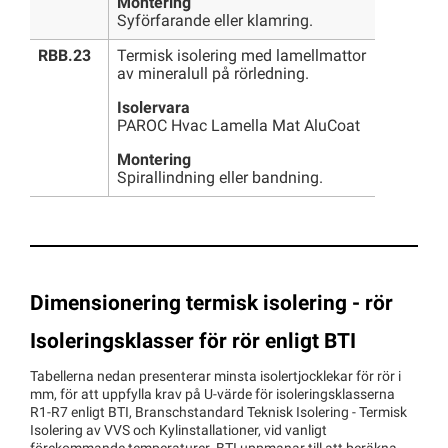
Montering
Syförfarande eller klamring.
RBB.23
Termisk isolering med lamellmattor
av mineralull på rörledning.
Isolervara
PAROC Hvac Lamella Mat AluCoat
Montering
Spirallindning eller bandning.
Dimensionering termisk isolering - rör
Isoleringsklasser för rör enligt BTI
Tabellerna nedan presenterar minsta isolertjocklekar för rör i
mm, för att uppfylla krav på U-värde för isoleringsklasserna
R1-R7 enligt BTI, Branschstandard Teknisk Isolering - Termisk
Isolering av VVS och Kylinstallationer, vid vanligt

:::::

Exercise description: Search the listing for the word "enligt". Copy every line in which it occurs.

Answer to this task:
Isoleringsklasser för rör enligt BTI
R1-R7 enligt BTI, Branschstandard Teknisk Isolering - Termisk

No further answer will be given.